State-owned assets equity transfer procedures: the first step: to find a suitable partner; Step 2: Obtain the approval document of equity transfer; Step 3: conduct asset verification, audit and asset evaluation; The fourth step: disclose the information of state-owned equity transfer and conduct public transactions; Step 5: Go through the formalities of changing or canceling the property right of the state-owned assets of the enterprise; Step 6: Go through the formalities for the change of industrial and commercial registration of the equity change enterprise; Step 7: Collect the transfer money of state-owned shares.
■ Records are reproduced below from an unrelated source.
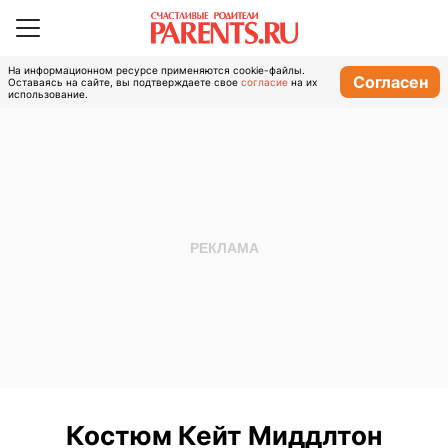
На информационном ресурсе применяются cookie-файлы.
Согласен
Оставаясь на сайте, вы подтверждаете свое
согласие
на их
использование.
Костюм Кейт Миддлтон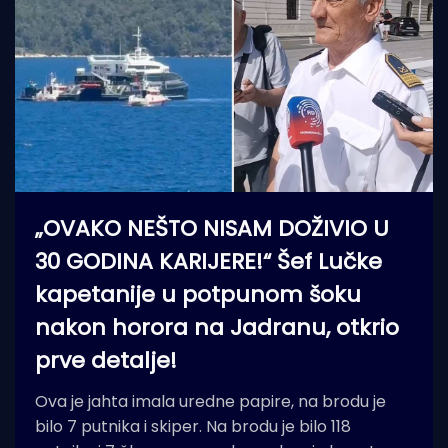
„OVAKO NEŠTO NISAM DOŽIVIO U
30 GODINA KARIJERE!“ Šef Lučke
kapetanije u potpunom šoku
nakon horora na Jadranu, otkrio
prve detalje!
Ova je jahta imala uredne papire, na brodu je
bilo 7 putnika i skiper. Na brodu je bilo 118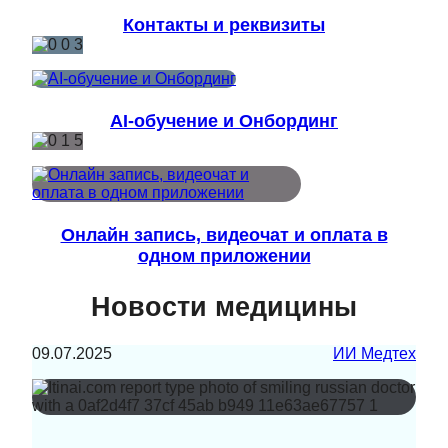
Контакты и реквизиты
AI-обучение и Онбординг
Онлайн запись, видеочат и оплата в
одном приложении
Новости медицины
09.07.2025
ИИ Медтех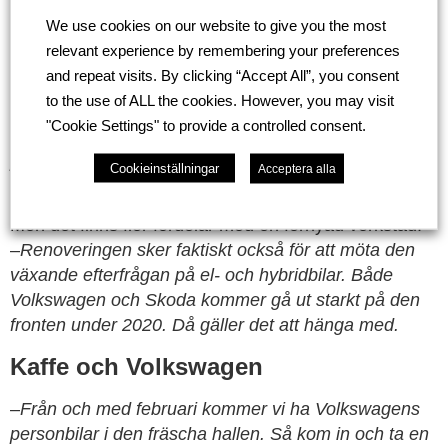
Det är inte bara den nya Volkswagen-hallen som har
We use cookies on our website to give you the most
fått sig ett lyft. Även verkstaden och plåtverkstaden
relevant experience by remembering your preferences
renoveras och förbättras.
and repeat visits. By clicking “Accept All”, you consent
–
Det handlar om att göra oss redo för framtiden. Vi
to the use of ALL the cookies. However, you may visit
vill kunna sköta om våra kunders bilar på bästa sätt
"Cookie Settings" to provide a controlled consent.
med allt ifrån hjulskifte med däckhotell till
plåtjobb,
säger Henrik.
Cookieinställningar
Acceptera alla
Men det finns fler fördelar med en förnyad verkstad.
–
Renoveringen sker faktiskt också för att möta den
växande efterfrågan på el- och hybridbilar. Både
Volkswagen och Skoda kommer gå ut starkt på den
fronten under 2020. Då gäller det att hänga med.
Kaffe och Volkswagen
–
Från och med februari kommer vi ha Volkswagens
personbilar i den fräscha hallen. Så kom in och ta en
The transferor collects the transferee's equity transfer price in accordance with the provisions of the state and property rights trading institutions, and completes the whole process of state-owned equity transfer. In principle, transfer payment should be paid in one lump sum. If the amount is large, it is really difficult to pay in one lump sum, and installment payment can be adopted.
legal ground
Article 71 of People's Republic of China (PRC) Company Law Shareholders of a limited liability company may transfer all or part of their shares to each other. Shareholders' transfer of equity to persons other than shareholders shall be approved by more than half of other shareholders. Shareholders shall notify other shareholders in writing to agree to the transfer of their shares. If other shareholders fail to reply within 30 days from the date of receiving the written notice, they shall be deemed to have agreed to the transfer. If more than half of the other shareholders do not agree to the transfer, the shareholders who do not agree shall purchase the transferred equity; Do not buy, as agreed to transfer. Under the same conditions, other shareholders have the priority to purchase the equity transferred with the consent of shareholders. If two or more shareholders claim to exercise the preemptive right, their respective purchase proportions shall be determined through consultation; If negotiation fails, the preemptive right shall be exercised in accordance with their respective investment proportions at the time of transfer. Where there are other provisions on equity transfer in the articles of association, such provisions shall prevail.